▼

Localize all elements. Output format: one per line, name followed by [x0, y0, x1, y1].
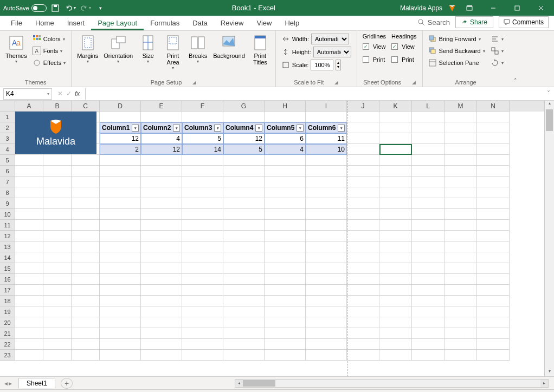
- save-icon[interactable]: [49, 2, 62, 15]
- cell[interactable]: [265, 339, 306, 350]
- cell[interactable]: [379, 198, 412, 209]
- cell[interactable]: [100, 220, 141, 231]
- cell[interactable]: [182, 263, 223, 274]
- cell[interactable]: [141, 328, 182, 339]
- maximize-button[interactable]: [506, 0, 528, 16]
- row-header[interactable]: 7: [0, 177, 15, 187]
- cell[interactable]: Column2▾: [141, 122, 182, 133]
- cell[interactable]: [265, 187, 306, 198]
- cell[interactable]: [223, 177, 265, 187]
- cell[interactable]: [445, 133, 477, 144]
- select-all-corner[interactable]: [0, 101, 15, 112]
- cell[interactable]: 14: [182, 144, 223, 155]
- cell[interactable]: [412, 263, 445, 274]
- cell[interactable]: [445, 112, 477, 122]
- cell[interactable]: [477, 350, 510, 361]
- cell[interactable]: [477, 263, 510, 274]
- cell[interactable]: [141, 306, 182, 317]
- cell[interactable]: [347, 177, 379, 187]
- cell[interactable]: [412, 187, 445, 198]
- cell[interactable]: [412, 317, 445, 328]
- selection-pane-button[interactable]: Selection Pane: [426, 57, 487, 69]
- expand-formula-bar[interactable]: ˅: [543, 90, 554, 97]
- cell[interactable]: [306, 263, 347, 274]
- gridlines-print-checkbox[interactable]: Print: [360, 54, 388, 66]
- cell[interactable]: [445, 198, 477, 209]
- filter-button[interactable]: ▾: [214, 125, 221, 132]
- cell[interactable]: [379, 177, 412, 187]
- cell[interactable]: [182, 339, 223, 350]
- cell[interactable]: [306, 296, 347, 306]
- cell[interactable]: [347, 296, 379, 306]
- cell[interactable]: [306, 285, 347, 296]
- cell[interactable]: [412, 328, 445, 339]
- cell[interactable]: [347, 209, 379, 220]
- cell[interactable]: [477, 166, 510, 177]
- cell[interactable]: [347, 306, 379, 317]
- cell[interactable]: [72, 252, 100, 263]
- cell[interactable]: [379, 144, 412, 155]
- cell[interactable]: [347, 350, 379, 361]
- cell[interactable]: [445, 317, 477, 328]
- cell[interactable]: [379, 306, 412, 317]
- breaks-button[interactable]: Breaks▾: [186, 33, 210, 65]
- cell[interactable]: [15, 252, 43, 263]
- cell[interactable]: [445, 209, 477, 220]
- cell[interactable]: [477, 231, 510, 241]
- cell[interactable]: [72, 187, 100, 198]
- search-box[interactable]: Search: [417, 18, 450, 27]
- name-box[interactable]: K4▾: [3, 88, 52, 100]
- cell[interactable]: [347, 122, 379, 133]
- cell[interactable]: [412, 241, 445, 252]
- cell[interactable]: Column4▾: [223, 122, 265, 133]
- cell[interactable]: [347, 133, 379, 144]
- cell[interactable]: [379, 155, 412, 166]
- cell[interactable]: [306, 241, 347, 252]
- cell[interactable]: 12: [100, 133, 141, 144]
- cell[interactable]: [182, 296, 223, 306]
- size-button[interactable]: Size▾: [136, 33, 160, 65]
- cell[interactable]: [265, 306, 306, 317]
- cell[interactable]: [100, 187, 141, 198]
- cell[interactable]: [15, 198, 43, 209]
- cell[interactable]: [15, 231, 43, 241]
- enter-formula-icon[interactable]: ✓: [66, 90, 72, 97]
- cell[interactable]: [223, 317, 265, 328]
- cell[interactable]: [445, 166, 477, 177]
- row-header[interactable]: 23: [0, 350, 15, 361]
- cell[interactable]: [43, 209, 72, 220]
- cell[interactable]: [15, 274, 43, 285]
- row-header[interactable]: 19: [0, 306, 15, 317]
- cell[interactable]: [100, 231, 141, 241]
- cell[interactable]: [477, 209, 510, 220]
- cell[interactable]: [445, 177, 477, 187]
- cell[interactable]: [306, 198, 347, 209]
- cell[interactable]: [15, 209, 43, 220]
- cell[interactable]: [223, 328, 265, 339]
- cell[interactable]: [223, 274, 265, 285]
- cell[interactable]: [306, 155, 347, 166]
- cell[interactable]: [72, 166, 100, 177]
- cell[interactable]: [223, 339, 265, 350]
- cell[interactable]: [182, 274, 223, 285]
- cell[interactable]: [15, 187, 43, 198]
- cell[interactable]: [265, 350, 306, 361]
- cell[interactable]: [100, 296, 141, 306]
- themes-button[interactable]: Aa Themes▾: [3, 33, 29, 65]
- cell[interactable]: [72, 209, 100, 220]
- cell[interactable]: [265, 209, 306, 220]
- scale-control[interactable]: Scale: ▴▾: [279, 59, 353, 71]
- column-header[interactable]: C: [72, 101, 100, 112]
- cell[interactable]: [72, 155, 100, 166]
- cell[interactable]: [100, 285, 141, 296]
- cell[interactable]: [306, 231, 347, 241]
- cell[interactable]: [379, 328, 412, 339]
- cell[interactable]: [477, 133, 510, 144]
- row-header[interactable]: 10: [0, 209, 15, 220]
- cell[interactable]: [412, 252, 445, 263]
- cell[interactable]: [379, 350, 412, 361]
- cell[interactable]: 2: [100, 144, 141, 155]
- row-header[interactable]: 6: [0, 166, 15, 177]
- cell[interactable]: [15, 339, 43, 350]
- cell[interactable]: [445, 155, 477, 166]
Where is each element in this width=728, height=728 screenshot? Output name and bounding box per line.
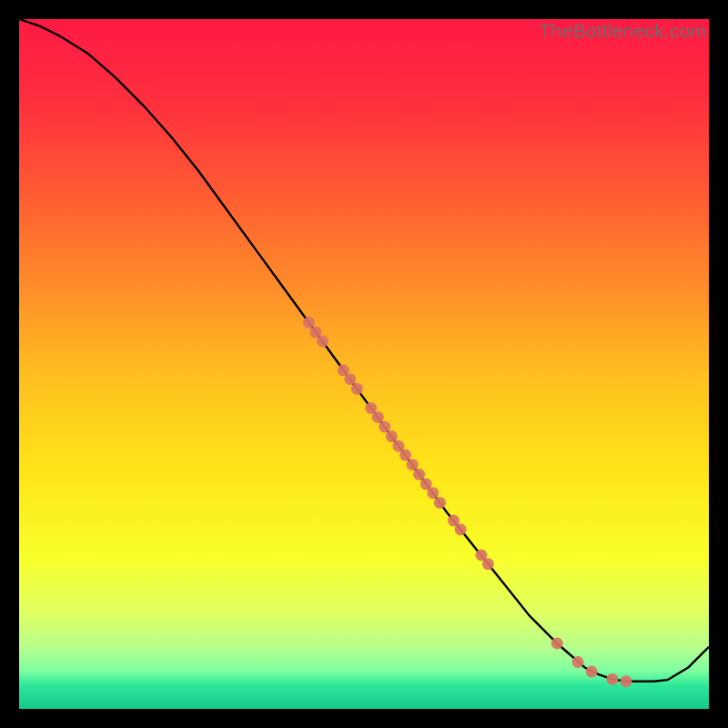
marker-point [551, 638, 563, 650]
marker-group [303, 317, 632, 687]
watermark-text: TheBottleneck.com [540, 20, 706, 42]
marker-point [606, 673, 618, 685]
marker-point [317, 336, 329, 348]
marker-point [372, 411, 384, 423]
marker-point [621, 675, 632, 687]
marker-point [434, 497, 446, 509]
marker-point [399, 450, 411, 461]
marker-point [386, 430, 398, 442]
chart-svg [19, 19, 709, 709]
plot-area [19, 19, 709, 709]
marker-point [586, 666, 598, 678]
marker-point [344, 373, 356, 385]
chart-frame: TheBottleneck.com [19, 19, 709, 709]
curve-line [19, 19, 709, 682]
marker-point [303, 317, 315, 329]
marker-point [427, 487, 439, 499]
marker-point [482, 558, 494, 570]
marker-point [351, 383, 363, 395]
marker-point [413, 469, 425, 480]
marker-point [455, 523, 467, 535]
marker-point [407, 459, 419, 470]
marker-point [379, 421, 390, 433]
marker-point [572, 656, 584, 668]
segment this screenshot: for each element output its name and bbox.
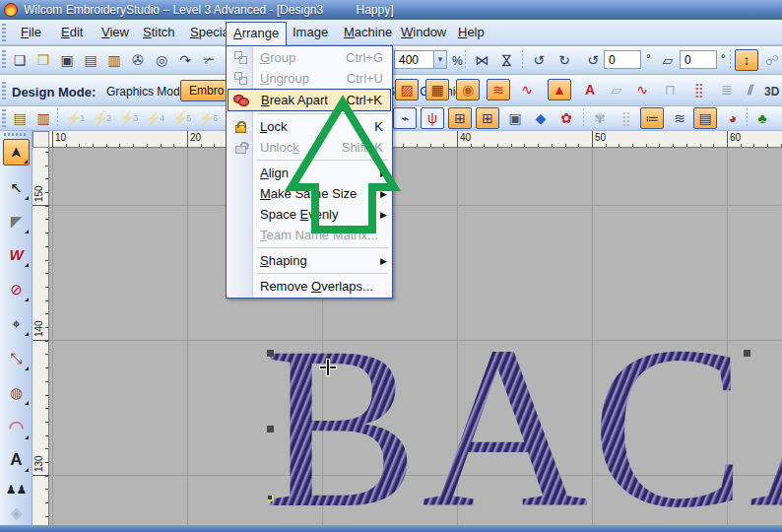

▲

■ **What the task asks**:
Exactness is what counts here: copy each entry as given and omit its pictures.

■ **Response**:
Localize all elements. Output format: one per line, name followed by [x0, y0, x1, y1].
- save-icon[interactable]: [49, 2, 62, 15]
- cell[interactable]: [265, 339, 306, 350]
- cell[interactable]: [379, 198, 412, 209]
- cell[interactable]: [100, 220, 141, 231]
- cell[interactable]: [182, 263, 223, 274]
- cell[interactable]: [141, 328, 182, 339]
- maximize-button[interactable]: [506, 0, 528, 16]
- row-header[interactable]: 7: [0, 177, 15, 187]
- cell[interactable]: Column2▾: [141, 122, 182, 133]
- cell[interactable]: [265, 187, 306, 198]
- cell[interactable]: [223, 177, 265, 187]
- cell[interactable]: [445, 133, 477, 144]
- select-all-corner[interactable]: [0, 101, 15, 112]
- cell[interactable]: 14: [182, 144, 223, 155]
- cell[interactable]: [412, 263, 445, 274]
- cell[interactable]: [445, 112, 477, 122]
- cell[interactable]: [477, 350, 510, 361]
- cell[interactable]: [477, 263, 510, 274]
- cell[interactable]: [141, 306, 182, 317]
- cell[interactable]: [347, 177, 379, 187]
- cell[interactable]: [412, 187, 445, 198]
- cell[interactable]: [412, 317, 445, 328]
- selection-pane-button[interactable]: Selection Pane: [426, 57, 487, 69]
- expand-formula-bar[interactable]: ˅: [543, 90, 554, 97]
- cell[interactable]: [306, 263, 347, 274]
- gridlines-print-checkbox[interactable]: Print: [360, 54, 388, 66]
- cell[interactable]: [445, 198, 477, 209]
- filter-button[interactable]: ▾: [214, 125, 221, 132]
- cell[interactable]: [379, 177, 412, 187]
- cell[interactable]: [182, 339, 223, 350]
- cell[interactable]: [306, 296, 347, 306]
- cell[interactable]: [347, 296, 379, 306]
- cell[interactable]: [306, 285, 347, 296]
- cell[interactable]: [412, 328, 445, 339]
- cell[interactable]: [347, 209, 379, 220]
- cell[interactable]: [477, 166, 510, 177]
- cell[interactable]: [347, 306, 379, 317]
- cell[interactable]: [72, 252, 100, 263]
- cell[interactable]: [379, 144, 412, 155]
- cell[interactable]: [347, 350, 379, 361]
- cell[interactable]: [445, 317, 477, 328]
- cell[interactable]: [379, 306, 412, 317]
- breaks-button[interactable]: Breaks▾: [186, 33, 210, 65]
- cell[interactable]: [15, 252, 43, 263]
- cell[interactable]: [445, 209, 477, 220]
- cell[interactable]: [477, 231, 510, 241]
- cell[interactable]: [72, 187, 100, 198]
- search-box[interactable]: Search: [417, 18, 450, 27]
- name-box[interactable]: K4▾: [3, 88, 52, 100]
- cell[interactable]: [347, 122, 379, 133]
- cell[interactable]: [412, 241, 445, 252]
- cell[interactable]: Column4▾: [223, 122, 265, 133]
- cell[interactable]: [347, 133, 379, 144]
- cell[interactable]: [379, 155, 412, 166]
- cell[interactable]: [306, 241, 347, 252]
- cell[interactable]: 12: [100, 133, 141, 144]
- cell[interactable]: [182, 296, 223, 306]
- size-button[interactable]: Size▾: [136, 33, 160, 65]
- cell[interactable]: [265, 306, 306, 317]
- cell[interactable]: [100, 187, 141, 198]
- cell[interactable]: [15, 198, 43, 209]
- cell[interactable]: [15, 231, 43, 241]
- enter-formula-icon[interactable]: ✓: [66, 90, 72, 97]
- cell[interactable]: [223, 317, 265, 328]
- cell[interactable]: [445, 166, 477, 177]
- row-header[interactable]: 23: [0, 350, 15, 361]
- cell[interactable]: [43, 209, 72, 220]
- cell[interactable]: [15, 274, 43, 285]
- row-header[interactable]: 19: [0, 306, 15, 317]
- cell[interactable]: [100, 231, 141, 241]
- cell[interactable]: [477, 209, 510, 220]
- cell[interactable]: [445, 177, 477, 187]
- cell[interactable]: [306, 198, 347, 209]
- cell[interactable]: [15, 209, 43, 220]
- cell[interactable]: [223, 328, 265, 339]
- cell[interactable]: [223, 274, 265, 285]
- cell[interactable]: [306, 155, 347, 166]
- cell[interactable]: [72, 166, 100, 177]
- cell[interactable]: [223, 339, 265, 350]
- cell[interactable]: [182, 274, 223, 285]
- cell[interactable]: [15, 187, 43, 198]
- cell[interactable]: [265, 350, 306, 361]
- cell[interactable]: [100, 296, 141, 306]
- themes-button[interactable]: Aa Themes▾: [3, 33, 29, 65]
- cell[interactable]: [72, 209, 100, 220]
- cell[interactable]: [265, 209, 306, 220]
- scale-control[interactable]: Scale: ▴▾: [279, 59, 353, 71]
- column-header[interactable]: C: [72, 101, 100, 112]
- cell[interactable]: [72, 155, 100, 166]
- cell[interactable]: [100, 285, 141, 296]
- cell[interactable]: [306, 231, 347, 241]
- cell[interactable]: [379, 328, 412, 339]
- cell[interactable]: [477, 133, 510, 144]
- row-header[interactable]: 10: [0, 209, 15, 220]
- cell[interactable]: [412, 252, 445, 263]
- cell[interactable]: [379, 350, 412, 361]
- cell[interactable]: 2: [100, 144, 141, 155]
- row-header[interactable]: 6: [0, 166, 15, 177]
- cell[interactable]: [15, 339, 43, 350]
- cell[interactable]: [445, 155, 477, 166]
Where is each element in this width=728, height=728 screenshot? Output name and bounding box per line.
marker-point [551, 638, 563, 650]
marker-group [303, 317, 632, 687]
watermark-text: TheBottleneck.com [540, 20, 706, 42]
marker-point [606, 673, 618, 685]
marker-point [317, 336, 329, 348]
marker-point [372, 411, 384, 423]
marker-point [621, 675, 632, 687]
marker-point [434, 497, 446, 509]
marker-point [399, 450, 411, 461]
marker-point [386, 430, 398, 442]
chart-svg [19, 19, 709, 709]
plot-area [19, 19, 709, 709]
marker-point [586, 666, 598, 678]
marker-point [344, 373, 356, 385]
chart-frame: TheBottleneck.com [19, 19, 709, 709]
curve-line [19, 19, 709, 682]
marker-point [303, 317, 315, 329]
marker-point [427, 487, 439, 499]
marker-point [482, 558, 494, 570]
marker-point [351, 383, 363, 395]
marker-point [413, 469, 425, 480]
marker-point [455, 523, 467, 535]
marker-point [407, 459, 419, 470]
marker-point [379, 421, 390, 433]
marker-point [572, 656, 584, 668]
segment this screenshot: for each element output its name and bbox.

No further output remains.